数万年の間に地球の氷が溶けたり固まったりする過程で水位が変動し、いくつかの大きな水たまりが生まれました。これが館林の沼の始まりです。

◾︎沼の活用
やがてその大きな水たまりは独自の沼の生態系に変化しました。沼は豊かな生命の源となり、その周辺にはさまざまな生物が集まりました。水は生命に欠かせないため、人々も沼の近くに集まり、やがて村が形成されました。

人々は沼を中心に生活を築き、その豊富な水資源を使って田畑を耕し、淡水魚の鮒や鯉を捕り、蓮根などの水草を食べて暮らしました。
沼に生える葦は茅葺き屋根やすだれ、籠などの日用品に使われ、沼の水は製鉄の際にも冷却に利用されました。

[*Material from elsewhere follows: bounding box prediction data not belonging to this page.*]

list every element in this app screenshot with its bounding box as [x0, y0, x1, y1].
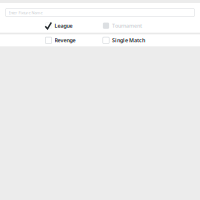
button[interactable]: Revenge — [45, 37, 76, 44]
button[interactable]: Enter Fixture Name — [6, 8, 194, 17]
button[interactable]: Single Match — [102, 37, 145, 44]
staticText: Enter Fixture Name — [8, 10, 42, 15]
staticText: Revenge — [54, 37, 76, 44]
staticText: Single Match — [112, 37, 145, 44]
staticText: League — [54, 22, 72, 29]
button[interactable]: Tournament — [102, 22, 142, 29]
staticText: Tournament — [112, 22, 142, 29]
button[interactable]: League — [45, 22, 72, 29]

人々は貉(タヌキ)、狐、龍、雷神などの物語を作り、時には信仰し、自然と調和して生活していました。 私がわかる範囲でも物語の数は84個存在します。

◾︎技術の進歩
やがて技術が進歩するにつれて生活は便利になり、人々は生活のために自然を利用する必要がなくなっていきました。沼で漁をすることも減り、生活排水が沼の水質を変えました。蓮根も長らく採取されないまま沼の底で眠り、葦林も鬱蒼と茂っています。

そうした中でも人々は自然との関わり方を見つめ直し続けています。沼の近くに小道を作り、公園や遊び場として沼を再利用し始めました。また、沼の文化を継承する「里沼」としての活動も盛んです。



◾︎変化するまち
海から沼へ、盆地へ。藩から県へ。栃木県から群馬県へ。館林は常に変化と共にありました。

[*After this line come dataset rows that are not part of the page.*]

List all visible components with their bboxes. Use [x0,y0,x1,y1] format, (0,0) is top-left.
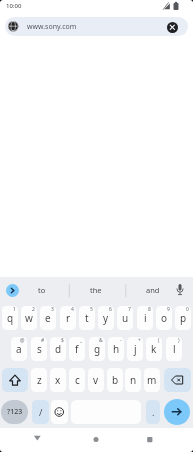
button[interactable] [86,429,107,447]
button[interactable] [139,429,160,447]
staticText: h [113,342,120,356]
staticText: ?123 [7,407,23,417]
button[interactable]: t [79,306,95,330]
staticText: 8 [148,306,151,313]
button[interactable]: z [31,368,47,392]
staticText: + [138,337,141,344]
staticText: e [45,311,51,325]
button[interactable]: s [31,337,47,361]
staticText: y [103,311,109,325]
button[interactable]: k [146,337,162,361]
staticText: ( [158,337,160,344]
button[interactable] [5,17,188,36]
staticText: the [90,285,102,295]
button[interactable]: . [146,400,160,424]
button[interactable]: j [127,337,143,361]
staticText: z [37,373,42,387]
staticText: w [25,311,33,325]
staticText: and [146,285,160,295]
staticText: / [39,406,43,418]
button[interactable]: n [125,368,141,392]
staticText: _ [80,337,83,344]
staticText: m [147,373,157,387]
staticText: 2 [32,306,35,313]
button[interactable]: h [108,337,124,361]
button[interactable] [173,282,187,298]
button[interactable]: the [76,281,116,299]
staticText: c [75,373,80,387]
staticText: 10:00 [6,2,22,10]
button[interactable]: d [50,337,66,361]
staticText: x [55,373,61,387]
staticText: b [112,373,119,387]
button[interactable]: b [107,368,123,392]
button[interactable] [51,400,68,424]
staticText: - [120,337,122,344]
button[interactable]: r [60,306,76,330]
button[interactable]: i [137,306,153,330]
button[interactable]: c [69,368,85,392]
button[interactable]: m [144,368,160,392]
staticText: a [16,342,22,356]
button[interactable]: / [32,400,49,424]
staticText: @ [20,337,25,344]
button[interactable]: v [88,368,104,392]
staticText: 6 [109,306,112,313]
staticText: 7 [128,306,131,313]
staticText: 0 [186,306,189,313]
staticText: . [152,406,155,418]
button[interactable] [27,429,48,447]
button[interactable]: y [98,306,114,330]
button[interactable]: q [2,306,18,330]
button[interactable]: g [89,337,105,361]
staticText: o [161,311,168,325]
staticText: p [180,311,187,325]
staticText: v [93,373,99,387]
button[interactable]: ?123 [1,400,28,424]
button[interactable] [164,399,190,425]
button[interactable]: l [166,337,182,361]
staticText: g [94,342,101,356]
button[interactable] [6,284,19,297]
staticText: u [122,311,129,325]
staticText: s [37,342,42,356]
button[interactable]: e [40,306,56,330]
staticText: k [151,342,157,356]
button[interactable]: x [50,368,66,392]
staticText: d [55,342,62,356]
button[interactable]: and [133,281,173,299]
staticText: $ [61,337,64,344]
staticText: i [144,311,147,325]
staticText: t [85,311,89,325]
staticText: 1 [13,306,16,313]
button[interactable] [2,368,28,392]
staticText: n [130,373,137,387]
button[interactable]: a [11,337,27,361]
button[interactable]: p [175,306,191,330]
button[interactable] [164,368,191,392]
staticText: 4 [71,306,74,313]
button[interactable]: to [22,281,62,299]
staticText: l [173,342,176,356]
button[interactable]: f [69,337,85,361]
button[interactable] [167,22,178,33]
staticText: q [7,311,14,325]
staticText: f [75,342,79,356]
staticText: # [41,337,45,344]
staticText: & [99,337,103,344]
staticText: to [38,285,46,295]
staticText: ) [178,337,180,344]
button[interactable]: u [117,306,133,330]
staticText: www.sony.com [27,22,77,32]
button[interactable]: w [21,306,37,330]
staticText: 3 [51,306,54,313]
staticText: r [66,311,71,325]
staticText: 9 [167,306,170,313]
button[interactable]: o [156,306,172,330]
staticText: j [134,342,137,356]
staticText: 5 [90,306,93,313]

生態系も、人々も、天災などの予測不能な流れに適応し、しなやかに変化を受け入れてきました。

◾︎未来の人たちへのメッセージ

今回の作品は
これまでの館林の変化に適応してきた生物たちを描いています。

この生物たちのように
予測できない環境の変化にうまく付き合っていきたい。